Saturday, June 20, 2020

Lees Ferry

June 2009

The next morning I dropped some 5700 feet in elevation, passing the impressive Vermillion Cliffs on the way, to Lees Ferry in Glen Canyon National Recreation Area. My new campsite had expansive views over the Colorado River, newly released from Glen Canyon Dam and flowing free on its 230 mile run to Lake (Reservoir) Mead. It was no longer the Big Red I saw in Moab; here it was sparkling clear, the upstream sediment left to settle in Lake Powell, destined to eventually render Glen Canyon Dam inoperable - “eventually” estimated to be 700 years by the Bureau of Reclamation, 50-70 years by more sanguine dam critics.

Just below the campground, the Pariah River oozed from the north into the freshly scrubbed Colorodo, delivering a thick sediment load more typical of rivers on the Colorado Plateau. The startling contrast of the mingling streams extends for a short distance before the minuscule Pariah is absorbed by one of the continent’s mightiest rivers.

  Big Red?

Colorado River


Pariah River

Pariah River Entering Colorado River

Colorado River - note swimmer

The nearby Spencer Trail climbs to a fine overview of Lees Ferry and beyond. It was a muggy, hazy day gone mostly overcast by the time of my late afternoon ascent, the air cooling but the light growing dull. Hopkins’ trail description pointed out the formations I was ascending, but it all looked like one big rock pile to me, rubble-forming formations I supposed. Even before the top, the views open up in the far downstream distance to the Colorado River cutting into the Marble Platform to create Marble Canyon. It’s a great scene that continues to perplex me, as I insist on wondering how all that rock eroded even as I read that it really didn’t. Marble Platform is the Kaibab Formation, the same rock formation that comprises the rim at Grand Canyon. The process was not erosion but uplift: the surface of the earth rose. I just have a hard time imagining uplift.

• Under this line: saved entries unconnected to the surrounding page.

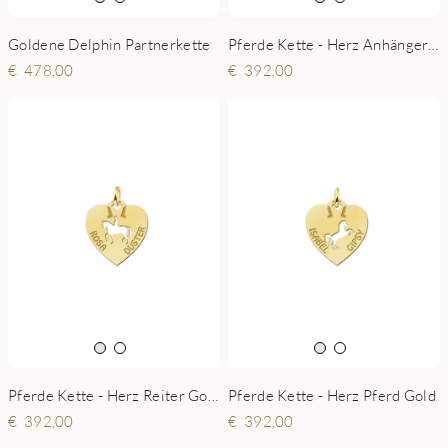
Goldene Delphin Partnerkette
Pferde Kette - Herz Anhänger Hufeisen
478,00
392,00
Pferde Kette - Herz Reiter Gold
Pferde Kette - Herz Pferd Gold
392,00
392,00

Colorado River Entering Marble Canyon


The view upstream was more intimate. A number of power boats motored upriver toward the day, fifteen winding river miles cutting deep between huge walls of Navajo Sandstone. This is the sole extant portion of Glen Canyon and includes the contour of Horseshoe Bend, one of the Colorado's most famous viewpoints (though it was not visible from here. The view from the top extends over uncapped roof of Navajo Sandstone to bits of Lake Mead as well as the Navajo Generating Station, a highly polluting coal-fired plant. I waited out sunset but clouds deprived me of any grandeur, other than the Pariah River, a silver ribbon catching some late refracted light. I descended as dusk set in, arriving back to the campground in the dark.

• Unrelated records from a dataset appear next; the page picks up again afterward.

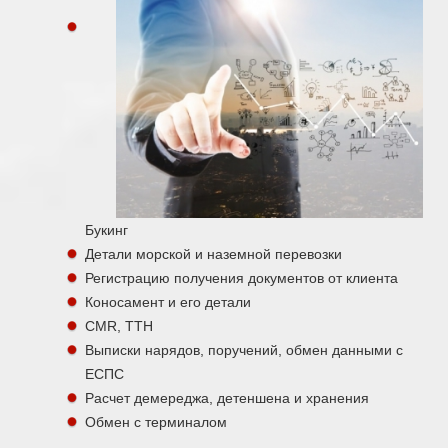
Букинг
Детали морской и наземной перевозки
Регистрацию получения документов от клиента
Коносамент и его детали
CMR, ТТН
Выписки нарядов, поручений, обмен данными с
ЕСПС
Расчет демереджа, детеншена и хранения
Обмен с терминалом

The river launch was doing brisk business the two days I was there. Bundles of rafters were organizing for their floating trip down into Grand Canyon. One of the most coveted recreation experiences in the world, it was a prospect I had previously dismissed but now found myself looking on longingly. I would love to see some of those inner canyon grottoes and waterfalls. Unfortunately two weeks of all that cramped company would make me nuts.

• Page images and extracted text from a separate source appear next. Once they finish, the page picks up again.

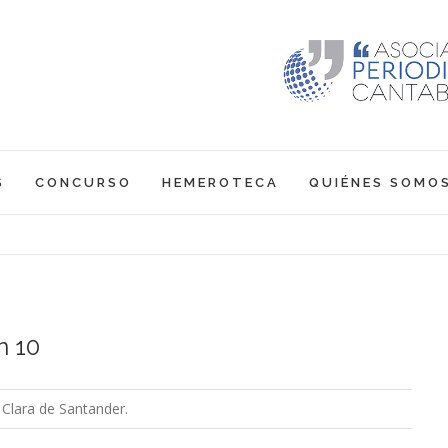
S
CONCURSO
HEMEROTECA
QUIÉNES SOMO
n 10
 Clara de Santander.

I would like to have stayed to ponder the geography, but Lees Ferry was just a pit stop. I was heading into the next leg of my journey, a mini-leg, the Colorado portion of the Colorado Plateau: Mesa Verde, Black Canyon of the Gunnison, Giant Sand Dunes, Colorado National Monument. Navajo National Monument along the way as it is reputed to have a good campsite. I called first to check availability before showing up late Friday evening in the middle of nowhere, and the welcome was clear: come, we have lots of available sites.